Copy, from the entries below, each line where the word "program" can be found.

(Stored dataset items)
Start of Block
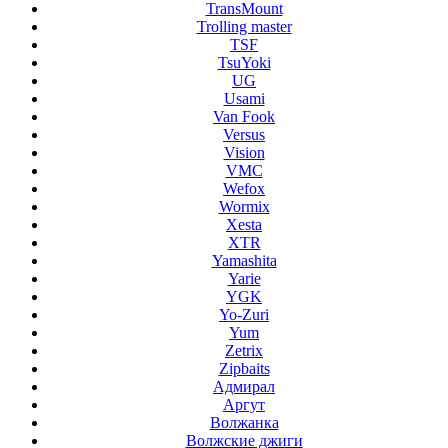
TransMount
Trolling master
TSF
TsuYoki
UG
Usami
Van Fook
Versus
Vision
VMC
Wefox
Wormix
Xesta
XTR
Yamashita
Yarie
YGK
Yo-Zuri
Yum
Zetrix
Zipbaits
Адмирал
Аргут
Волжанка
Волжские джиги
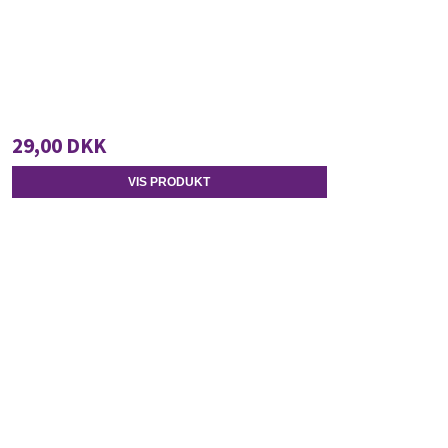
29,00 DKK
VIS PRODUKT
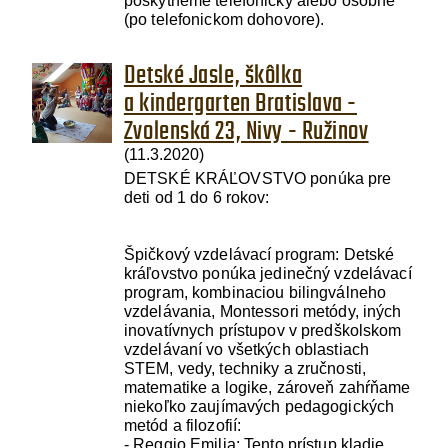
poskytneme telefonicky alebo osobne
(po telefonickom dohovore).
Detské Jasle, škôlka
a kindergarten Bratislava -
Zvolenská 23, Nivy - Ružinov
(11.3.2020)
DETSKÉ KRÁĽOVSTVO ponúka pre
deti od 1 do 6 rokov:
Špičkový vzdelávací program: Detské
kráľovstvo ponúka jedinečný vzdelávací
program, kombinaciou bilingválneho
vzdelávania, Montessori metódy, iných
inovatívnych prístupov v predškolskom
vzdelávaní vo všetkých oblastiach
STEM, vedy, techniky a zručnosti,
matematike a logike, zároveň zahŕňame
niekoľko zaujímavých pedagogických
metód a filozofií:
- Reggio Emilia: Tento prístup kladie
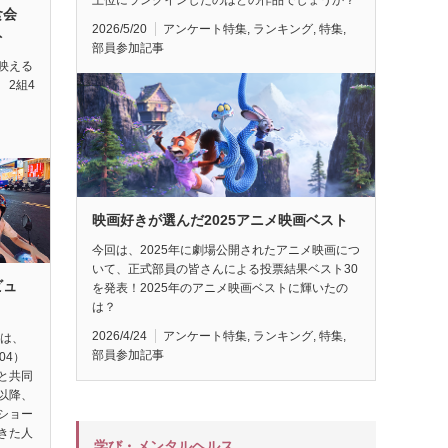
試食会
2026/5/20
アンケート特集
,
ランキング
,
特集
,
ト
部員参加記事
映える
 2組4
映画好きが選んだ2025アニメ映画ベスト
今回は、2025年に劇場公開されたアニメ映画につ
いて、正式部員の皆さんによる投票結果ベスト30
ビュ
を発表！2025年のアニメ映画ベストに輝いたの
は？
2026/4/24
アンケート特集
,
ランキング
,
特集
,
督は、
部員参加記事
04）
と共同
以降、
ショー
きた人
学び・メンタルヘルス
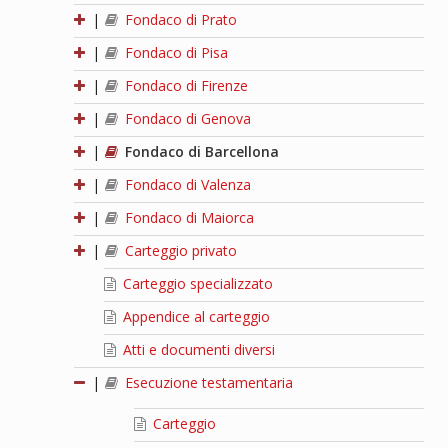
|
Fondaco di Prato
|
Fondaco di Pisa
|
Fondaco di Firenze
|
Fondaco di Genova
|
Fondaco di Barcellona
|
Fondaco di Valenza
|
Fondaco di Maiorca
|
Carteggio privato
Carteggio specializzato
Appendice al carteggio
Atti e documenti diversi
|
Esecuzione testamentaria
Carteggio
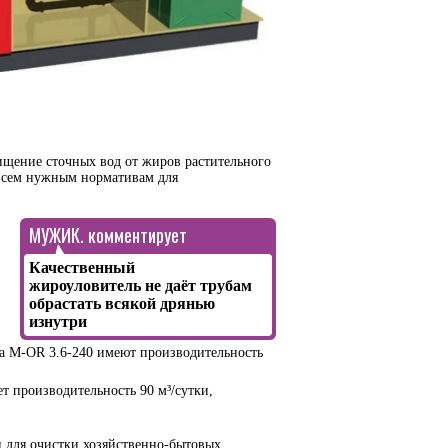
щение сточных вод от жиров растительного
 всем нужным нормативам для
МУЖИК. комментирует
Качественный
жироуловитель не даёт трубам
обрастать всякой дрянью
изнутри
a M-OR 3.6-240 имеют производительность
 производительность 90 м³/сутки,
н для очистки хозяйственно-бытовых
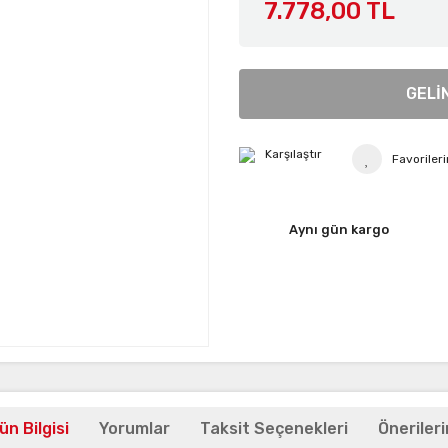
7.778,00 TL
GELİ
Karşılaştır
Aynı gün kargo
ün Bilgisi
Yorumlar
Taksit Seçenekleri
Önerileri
End of Block
**WRITTEN SOLUTION**
Špičkový vzdelávací program: Detské
program, kombinaciou bilingválneho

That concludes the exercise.